Exercise requirements
In the copy, include every entry exactly but none of its images.

[Page-level text extractions]

= Beginning of Section =

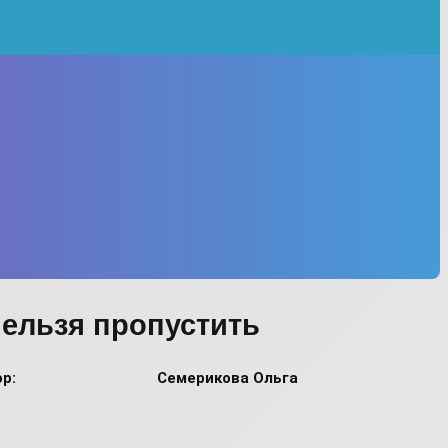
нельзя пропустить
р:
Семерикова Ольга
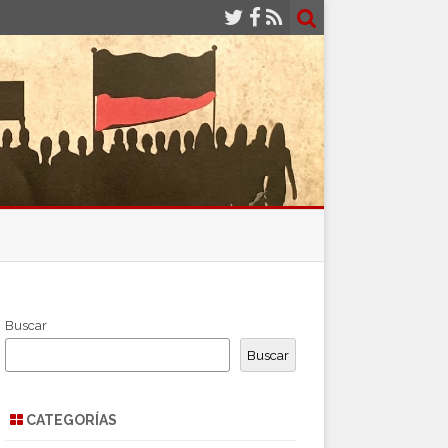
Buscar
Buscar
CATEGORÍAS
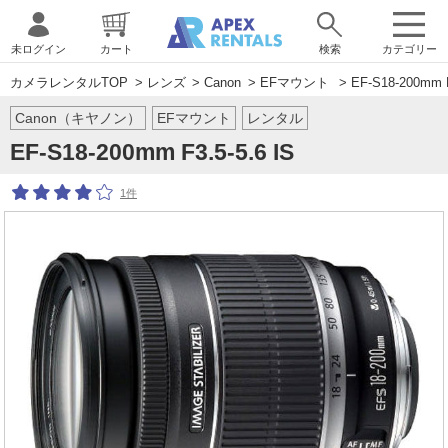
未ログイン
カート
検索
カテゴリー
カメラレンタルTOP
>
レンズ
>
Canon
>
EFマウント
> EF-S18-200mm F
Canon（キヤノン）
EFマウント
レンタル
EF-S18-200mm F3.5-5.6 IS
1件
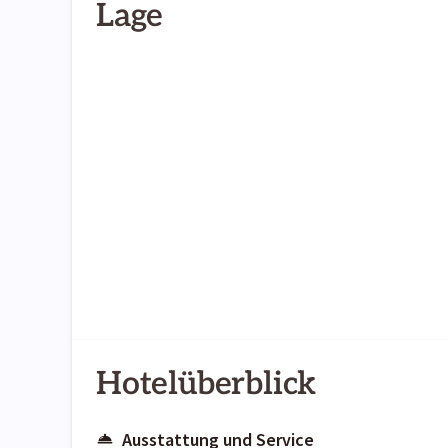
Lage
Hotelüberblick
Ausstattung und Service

= End of Section =

Result below
нельзя пропустить
р:
Семерикова Ольга
Buscar
Buscar
CATEGORÍAS
未ログイン
カート
検索
カテゴリー
カメラレンタルTOP
>
レンズ
>
Canon
>
EFマウント
> EF-S18-200mm F
Canon（キヤノン）
EFマウント
レンタル
EF-S18-200mm F3.5-5.6 IS
1件
Lage
Hotelüberblick
Ausstattung und Service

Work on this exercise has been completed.